US-based Techne has agreed to buy Bionostics Holdings and its operating subsidiary Bionostics for $104m in cash as part of a strategy to expand its haematology products portfolio.
The deal is likely to close in the first quarter of fiscal 2014 and is expected to be slightly accretive to Techne’s fiscal year 2014 net earnings.
Bionostics manufacture control solutions that validate the proper working of in vitro diagnostic (IVD) devices, which are used in blood glucose and blood gas testing.
It also has strategic supply relationships with almost all international IVD device original equipment manufacturers (OEMs).
Techne develops, manufactures and sells biotechnology products and hematology calibrators and controls through its subsidiaries R&D Systems and R&D Systems Europe.
Following the completion of the deal, the hematology divisions of the two companies will be combined under a new Clinical Controls Division of R&D Systems.
Established in 1981 and headquartered in Devens, Massachusetts, Bionostics’ controls are device-specific formulations requiring FDA 510(k) approvals.
Controls for blood glucose and blood gas devices form the largest segment of Bionostics’ business.
Recently, Bionostics launched coagulation device control products and is developing new controls for other diagnostic purposes, such as controls for cholesterol and HbA1c point-of-care testing (POCT) devices.

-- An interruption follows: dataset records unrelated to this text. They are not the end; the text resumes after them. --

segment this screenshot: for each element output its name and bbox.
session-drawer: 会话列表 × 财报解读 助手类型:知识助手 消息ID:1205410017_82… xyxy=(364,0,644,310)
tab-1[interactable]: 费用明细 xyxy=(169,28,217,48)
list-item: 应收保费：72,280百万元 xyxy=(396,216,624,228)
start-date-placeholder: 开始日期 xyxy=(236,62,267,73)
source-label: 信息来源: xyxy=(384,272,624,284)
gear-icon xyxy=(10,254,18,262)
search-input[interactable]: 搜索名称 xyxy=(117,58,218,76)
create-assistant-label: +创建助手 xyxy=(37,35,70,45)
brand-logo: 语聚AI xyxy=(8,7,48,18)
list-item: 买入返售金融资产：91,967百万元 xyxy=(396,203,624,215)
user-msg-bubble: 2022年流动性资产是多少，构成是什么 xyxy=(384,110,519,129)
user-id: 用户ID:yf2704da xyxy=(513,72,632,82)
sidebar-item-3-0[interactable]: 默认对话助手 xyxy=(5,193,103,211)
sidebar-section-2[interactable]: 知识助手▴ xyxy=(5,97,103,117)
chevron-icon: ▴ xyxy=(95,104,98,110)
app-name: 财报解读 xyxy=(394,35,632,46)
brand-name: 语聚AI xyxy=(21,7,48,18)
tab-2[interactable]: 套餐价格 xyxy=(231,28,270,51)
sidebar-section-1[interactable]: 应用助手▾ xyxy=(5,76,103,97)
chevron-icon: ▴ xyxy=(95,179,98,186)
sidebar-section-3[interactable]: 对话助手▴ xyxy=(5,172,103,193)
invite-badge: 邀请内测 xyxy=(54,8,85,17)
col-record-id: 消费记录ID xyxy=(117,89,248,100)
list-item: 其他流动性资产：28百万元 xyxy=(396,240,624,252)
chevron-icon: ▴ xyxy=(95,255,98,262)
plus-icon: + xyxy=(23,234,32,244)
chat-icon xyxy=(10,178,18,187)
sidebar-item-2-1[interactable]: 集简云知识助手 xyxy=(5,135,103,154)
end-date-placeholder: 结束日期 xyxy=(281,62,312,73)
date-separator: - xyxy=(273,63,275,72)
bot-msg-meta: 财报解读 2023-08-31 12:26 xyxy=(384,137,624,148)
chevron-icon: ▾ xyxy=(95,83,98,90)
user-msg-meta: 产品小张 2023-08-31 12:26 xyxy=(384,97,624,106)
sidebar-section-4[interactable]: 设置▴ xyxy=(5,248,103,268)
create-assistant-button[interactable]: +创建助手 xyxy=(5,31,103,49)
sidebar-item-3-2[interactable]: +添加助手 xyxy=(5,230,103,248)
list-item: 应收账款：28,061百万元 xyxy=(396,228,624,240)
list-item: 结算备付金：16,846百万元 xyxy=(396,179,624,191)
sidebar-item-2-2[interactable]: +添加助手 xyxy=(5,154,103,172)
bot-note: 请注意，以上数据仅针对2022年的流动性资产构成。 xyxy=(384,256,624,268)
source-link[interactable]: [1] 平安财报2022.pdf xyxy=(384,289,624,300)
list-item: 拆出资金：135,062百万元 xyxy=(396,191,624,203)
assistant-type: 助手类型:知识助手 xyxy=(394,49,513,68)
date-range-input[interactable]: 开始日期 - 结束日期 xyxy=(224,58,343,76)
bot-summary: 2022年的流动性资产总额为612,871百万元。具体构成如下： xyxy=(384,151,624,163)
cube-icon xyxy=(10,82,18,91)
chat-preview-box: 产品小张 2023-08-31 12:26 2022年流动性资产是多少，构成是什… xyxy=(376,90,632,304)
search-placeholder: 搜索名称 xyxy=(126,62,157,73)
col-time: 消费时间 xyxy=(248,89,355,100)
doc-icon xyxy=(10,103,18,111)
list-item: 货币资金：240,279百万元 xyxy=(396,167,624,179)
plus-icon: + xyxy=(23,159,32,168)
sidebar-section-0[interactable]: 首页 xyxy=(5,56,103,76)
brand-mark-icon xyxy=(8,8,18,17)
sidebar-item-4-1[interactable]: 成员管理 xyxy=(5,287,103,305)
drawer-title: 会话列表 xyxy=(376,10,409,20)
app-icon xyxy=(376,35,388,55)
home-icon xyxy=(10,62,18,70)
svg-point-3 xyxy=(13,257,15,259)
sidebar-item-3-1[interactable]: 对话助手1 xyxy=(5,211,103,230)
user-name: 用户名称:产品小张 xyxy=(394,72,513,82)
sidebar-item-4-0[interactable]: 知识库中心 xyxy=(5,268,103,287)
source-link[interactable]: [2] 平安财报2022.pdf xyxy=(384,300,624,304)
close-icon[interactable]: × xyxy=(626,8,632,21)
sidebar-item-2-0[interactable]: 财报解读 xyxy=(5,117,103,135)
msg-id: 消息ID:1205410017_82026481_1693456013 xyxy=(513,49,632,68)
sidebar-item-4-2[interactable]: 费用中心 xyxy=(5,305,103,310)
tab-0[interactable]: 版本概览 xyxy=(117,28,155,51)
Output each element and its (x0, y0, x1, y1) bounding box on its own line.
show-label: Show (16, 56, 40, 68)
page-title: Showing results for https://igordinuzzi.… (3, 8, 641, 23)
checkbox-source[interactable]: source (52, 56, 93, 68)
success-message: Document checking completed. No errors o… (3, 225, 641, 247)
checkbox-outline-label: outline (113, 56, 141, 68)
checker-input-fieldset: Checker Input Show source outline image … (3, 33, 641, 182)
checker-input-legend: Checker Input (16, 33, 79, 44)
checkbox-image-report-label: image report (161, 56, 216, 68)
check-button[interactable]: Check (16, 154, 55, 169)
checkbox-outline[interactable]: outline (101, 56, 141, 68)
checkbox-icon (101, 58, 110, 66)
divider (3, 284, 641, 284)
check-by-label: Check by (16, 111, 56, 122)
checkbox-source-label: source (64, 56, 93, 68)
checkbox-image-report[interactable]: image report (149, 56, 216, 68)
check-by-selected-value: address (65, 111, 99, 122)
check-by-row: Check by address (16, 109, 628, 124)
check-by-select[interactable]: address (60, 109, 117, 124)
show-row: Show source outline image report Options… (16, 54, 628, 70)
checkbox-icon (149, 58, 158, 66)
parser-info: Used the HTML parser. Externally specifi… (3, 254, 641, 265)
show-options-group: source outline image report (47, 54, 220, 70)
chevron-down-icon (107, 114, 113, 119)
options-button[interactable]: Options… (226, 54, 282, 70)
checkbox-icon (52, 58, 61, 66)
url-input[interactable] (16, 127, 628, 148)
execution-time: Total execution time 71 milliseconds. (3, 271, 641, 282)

For the fiscal year ended 31 August 2012, Bionostics generated $29.3m, with its adjusted earnings before interest, taxes, depreciation and amortisation at $9.4m.
Techne CEO and president Charles R Kummeth noted that the acquisition of Bionostics would add capabilities in new areas like coagulation and expands its controls portfolio, giving the company the critical mass it needs to remain competitive and offer its customers continued value and options to serve their needs.
Bionostics CEO Michael H Thomas noted that strategically the fit is excellent, as both Bionostics and R&D Systems have many customers in common and yet their product offerings are entirely complementary.
"Consequently, the combined business will represent far more of a one-stop-shop for our customers and ideally position us to compete in the global market," Thomas added.
Thomas will serve Bionostics in a consulting capacity during the transition period after the closure of the deal, while the management team and employees will continue with the product development, marketing and sales activities from Devens, Massachusetts.
The team will also coordinate with R&D Systems and its related European and Chinese units.